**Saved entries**
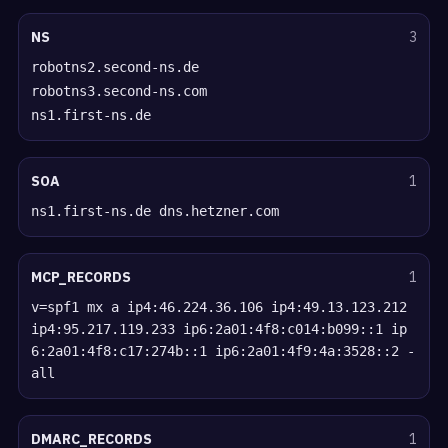
NS
3
robotns2.second-ns.de
robotns3.second-ns.com
ns1.first-ns.de
SOA
1
ns1.first-ns.de dns.hetzner.com
MCP_RECORDS
1
v=spf1 mx a ip4:46.224.36.106 ip4:49.13.123.212
ip4:95.217.119.233 ip6:2a01:4f8:c014:b099::1 ip
6:2a01:4f8:c17:274b::1 ip6:2a01:4f9:4a:3528::2 -
all
DMARC_RECORDS
1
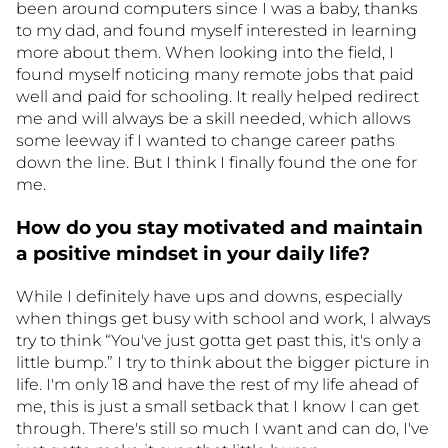
been around computers since I was a baby, thanks
to my dad, and found myself interested in learning
more about them. When looking into the field, I
found myself noticing many remote jobs that paid
well and paid for schooling. It really helped redirect
me and will always be a skill needed, which allows
some leeway if I wanted to change career paths
down the line. But I think I finally found the one for
me.
How do you stay motivated and maintain
a positive mindset in your daily life?
While I definitely have ups and downs, especially
when things get busy with school and work, I always
try to think “You've just gotta get past this, it's only a
little bump.” I try to think about the bigger picture in
life. I'm only 18 and have the rest of my life ahead of
me, this is just a small setback that I know I can get
through. There's still so much I want and can do, I've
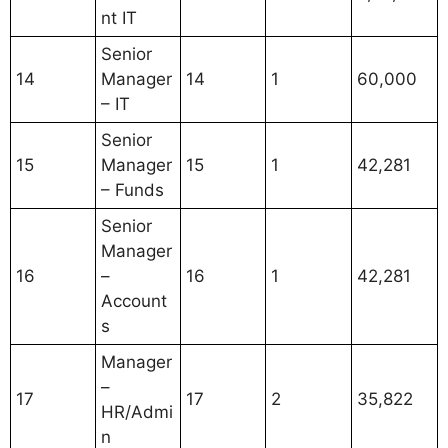
nt IT
Senior
14
Manager
14
1
60,000
– IT
Senior
15
Manager
15
1
42,281
– Funds
Senior
Manager
16
–
16
1
42,281
Account
s
Manager
–
17
17
2
35,822
HR/Admi
n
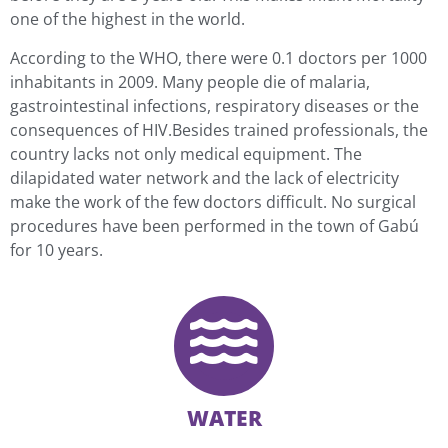
one of the highest in the world.
According to the WHO, there were 0.1 doctors per 1000
inhabitants in 2009. Many people die of malaria,
gastrointestinal infections, respiratory diseases or the
consequences of HIV.Besides trained professionals, the
country lacks not only medical equipment. The
dilapidated water network and the lack of electricity
make the work of the few doctors difficult. No surgical
procedures have been performed in the town of Gabú
for 10 years.
WATER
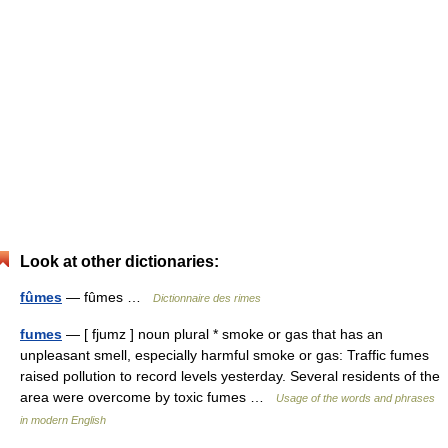
Look at other dictionaries:
fûmes
— fûmes …
Dictionnaire des rimes
fumes
— [ fjumz ] noun plural * smoke or gas that has an
unpleasant smell, especially harmful smoke or gas: Traffic fumes
raised pollution to record levels yesterday. Several residents of the
area were overcome by toxic fumes …
Usage of the words and phrases
in modern English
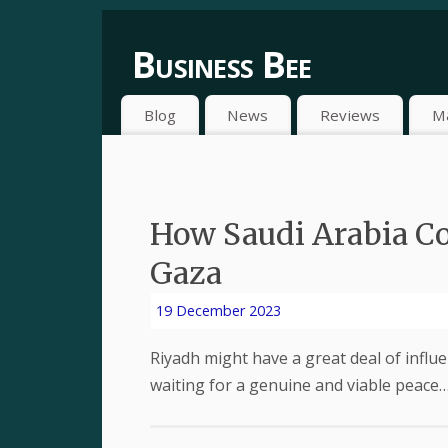
Business Bee
Blog
News
Reviews
M
How Saudi Arabia Co
Gaza
19 December 2023
Riyadh might have a great deal of influen
waiting for a genuine and viable peace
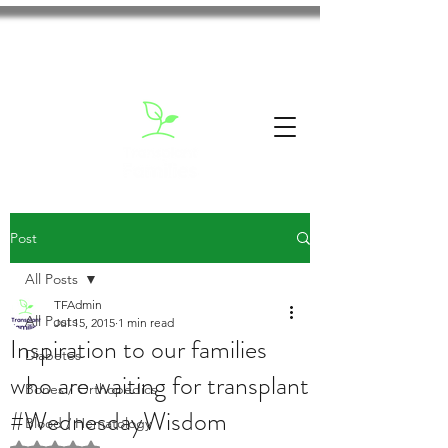
Post
All Posts
TFAdmin
All Posts
Jul 15, 2015
1 min read
Inspiration to our families
Diabetes
who are waiting for transplant
Bones / Orthopedics
#WednesdayWisdom
Blood / Hematology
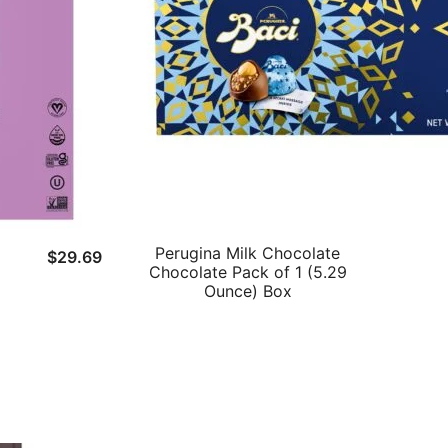
Perugina Milk Chocolate
$
29.69
Chocolate Pack of 1 (5.29
Ounce) Box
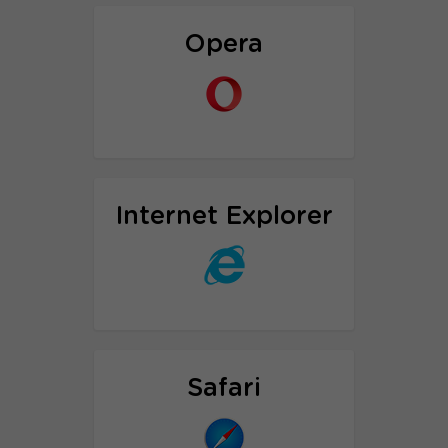
Proxy setup tutorial
Opera
Proxy setup tutorial
Internet Explorer
Proxy Setup tutorial
Safari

**Task brief**
List each line of the records that holds the string "just".

**Written answer**
try to think “You've just gotta get past this, it's only a
me, this is just a small setback that I know I can get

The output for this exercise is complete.